The survey revealed that the Midlands province has vast low-hanging export fruits in agriculture, mining, manufacturing and services sectors.
The detailed survey covered Gweru, Gokwe North and South, Kwekwe, Chirumhanzu, Mberengwa, Zvishavane and Shurugwi districts.
In Gweru, viable economic activities identified range from agriculture, leather and leather products, manufacturing, mining, engineering and education.
The leather sector has huge potential to turn the district into a shoe manufacturing and exporting hub in southern Africa, it noted.
“Gweru District is home to the largest shoe company in Zimbabwe (Bata Shoe Company Zimbabwe), and this could be a pivot that supports the development of a strong leather cluster in the province, which in turn can turn the district into a shoe manufacturing and exporting hub in southern Africa,” reads part of the survey findings.
“There is huge potential to export shoes and other leather products to regional markets such as Zambia, Mozambique, Malawi and the Democratic Republic of Congo (DRC).”
Bata Shoe has invested over US$5 million in plant and machinery, a demonstration of confidence in the economy.
In June, President Mnangagwa toured the company and commissioned the three modern units. ZimTrade added that Gweru district has potential for exporting steel products, targeting African markets.
Other manufacturing activities that could provide quick wins in the export front include weaving and textile, clothing and fast-moving consumer goods (FMCGs).
It noted that the most common economic activities in Gokwe North and South districts are farming, with most small holder farmers concentrated in cotton production.
ZimTrade has said although cotton presents opportunities for quick spin-offs, there is more value to be unlocked if the product is value-added.
“This way, the two districts will create jobs and value addition also means better earnings for farmers and overall improved livelihoods for the people,” said the agency.
Agricultural, manufacturing and mining activities anchor economic activities in Kwekwe. The district has many large and small mines and several large steel mills with huge potential to be a steel export hub in the Midlands Province.
“Economic activities in the manufacturing sector involve agri-food processing where the district is already produced products such as canned vegetables for the local market.
“With increased production, the market could be extended to countries in the region such as Angola, Botswana, DRC and Mozambique,” said ZimTrade.

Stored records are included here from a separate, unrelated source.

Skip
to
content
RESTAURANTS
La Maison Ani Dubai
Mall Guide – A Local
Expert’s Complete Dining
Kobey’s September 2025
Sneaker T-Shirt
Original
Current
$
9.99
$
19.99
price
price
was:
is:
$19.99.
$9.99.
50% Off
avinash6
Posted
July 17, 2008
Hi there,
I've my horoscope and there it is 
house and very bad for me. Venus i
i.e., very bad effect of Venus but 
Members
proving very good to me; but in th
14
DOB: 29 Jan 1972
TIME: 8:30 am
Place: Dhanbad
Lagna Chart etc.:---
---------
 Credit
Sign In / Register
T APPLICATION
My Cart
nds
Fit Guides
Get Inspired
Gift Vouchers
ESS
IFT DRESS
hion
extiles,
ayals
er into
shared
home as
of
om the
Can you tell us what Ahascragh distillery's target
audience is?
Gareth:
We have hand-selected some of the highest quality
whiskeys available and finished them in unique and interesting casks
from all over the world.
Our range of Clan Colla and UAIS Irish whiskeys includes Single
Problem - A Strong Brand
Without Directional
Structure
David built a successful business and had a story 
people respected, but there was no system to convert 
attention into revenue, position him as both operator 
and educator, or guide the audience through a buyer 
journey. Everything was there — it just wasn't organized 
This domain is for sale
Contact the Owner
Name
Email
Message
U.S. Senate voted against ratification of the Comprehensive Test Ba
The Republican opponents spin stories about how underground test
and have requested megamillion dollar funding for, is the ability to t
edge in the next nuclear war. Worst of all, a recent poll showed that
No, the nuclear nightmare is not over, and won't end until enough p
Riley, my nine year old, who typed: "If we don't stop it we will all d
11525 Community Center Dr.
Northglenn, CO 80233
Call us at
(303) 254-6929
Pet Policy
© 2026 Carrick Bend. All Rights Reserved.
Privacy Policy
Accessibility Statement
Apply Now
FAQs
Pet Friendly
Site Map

Although Mberengwa district provide a major boost on mining and production of small grains, efforts have been made to upscale production of fresh vegetables and fruits.
“Export potential in the district lies in the production of horticulture products such as tomatoes, cabbages, and butternuts, all of which are in high demand in regional markets such as Botswana.

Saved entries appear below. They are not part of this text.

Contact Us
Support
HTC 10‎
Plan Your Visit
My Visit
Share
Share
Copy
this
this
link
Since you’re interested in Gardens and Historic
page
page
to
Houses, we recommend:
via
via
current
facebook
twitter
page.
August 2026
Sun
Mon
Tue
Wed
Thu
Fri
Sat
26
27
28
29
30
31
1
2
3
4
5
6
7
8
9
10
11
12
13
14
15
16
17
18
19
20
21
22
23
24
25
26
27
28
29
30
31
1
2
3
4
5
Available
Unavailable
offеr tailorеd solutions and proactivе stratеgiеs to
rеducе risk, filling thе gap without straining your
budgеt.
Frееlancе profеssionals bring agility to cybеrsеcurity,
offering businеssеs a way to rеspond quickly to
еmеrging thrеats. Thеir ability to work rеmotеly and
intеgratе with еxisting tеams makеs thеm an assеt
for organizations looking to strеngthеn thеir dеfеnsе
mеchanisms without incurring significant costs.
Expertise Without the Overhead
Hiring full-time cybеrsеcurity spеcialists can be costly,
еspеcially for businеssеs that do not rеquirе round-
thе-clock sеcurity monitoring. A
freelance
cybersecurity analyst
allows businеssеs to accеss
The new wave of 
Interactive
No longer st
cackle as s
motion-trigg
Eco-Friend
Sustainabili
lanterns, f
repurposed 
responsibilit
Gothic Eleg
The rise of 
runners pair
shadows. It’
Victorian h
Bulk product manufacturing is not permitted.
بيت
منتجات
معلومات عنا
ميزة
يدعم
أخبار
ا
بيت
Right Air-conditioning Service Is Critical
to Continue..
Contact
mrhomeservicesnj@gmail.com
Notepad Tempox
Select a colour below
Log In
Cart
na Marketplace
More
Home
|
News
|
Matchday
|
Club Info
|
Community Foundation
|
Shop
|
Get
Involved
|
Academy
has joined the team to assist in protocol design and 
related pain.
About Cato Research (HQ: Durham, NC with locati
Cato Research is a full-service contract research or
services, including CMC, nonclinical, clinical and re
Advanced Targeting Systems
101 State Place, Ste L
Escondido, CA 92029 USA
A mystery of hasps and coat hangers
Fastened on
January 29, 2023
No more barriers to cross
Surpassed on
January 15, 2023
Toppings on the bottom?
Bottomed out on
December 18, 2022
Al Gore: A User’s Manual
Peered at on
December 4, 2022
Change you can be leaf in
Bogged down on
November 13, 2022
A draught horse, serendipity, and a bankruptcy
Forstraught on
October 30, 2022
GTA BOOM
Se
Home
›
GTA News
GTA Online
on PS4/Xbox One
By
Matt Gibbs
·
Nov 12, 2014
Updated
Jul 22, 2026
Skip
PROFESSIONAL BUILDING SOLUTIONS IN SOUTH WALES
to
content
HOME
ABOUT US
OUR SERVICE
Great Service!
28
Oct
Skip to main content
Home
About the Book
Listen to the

“However, in order to export successfully there is a need for a focus on capacitation skills for small-holder farmers. These include training in agronomy, post-harvest handling as well as cold chain management,” it said.
Mining districts of Zvishavane and Shurugwi are touted to have large deposits of minerals such as platinum and gold, ZimTrade emphasised that with value addition and beneficiation the districts have the potential to earn much more from their resources.
The two districts have experienced an increase in small-holder farmers in recent years but most of them have limited connection to export markets.
“Surveys conducted in the districts revealed that some irrigation schemes have been successful in exporting with buyers coming from Francistown in Botswana to purchase vegetables such as kale/rape,” said the agency.
However, to achieve export success, there is a need to integrate small-holder farmers into the high-paying export market and consolidate the products for destinations, which require huge quantities such as the Netherlands, United Kingdom and China.
A recent report by the Zimbabwe National Statistics Agency (ZimStat) for the period 2019 and 2021 show that agriculture contributed $2, 83 billion in gross domestic production (GDP) with manufacturing adding $2, 33 billion.
President Mnangagwa has repeatedly urged companies to enhance value addition as opposed to exporting raw materials.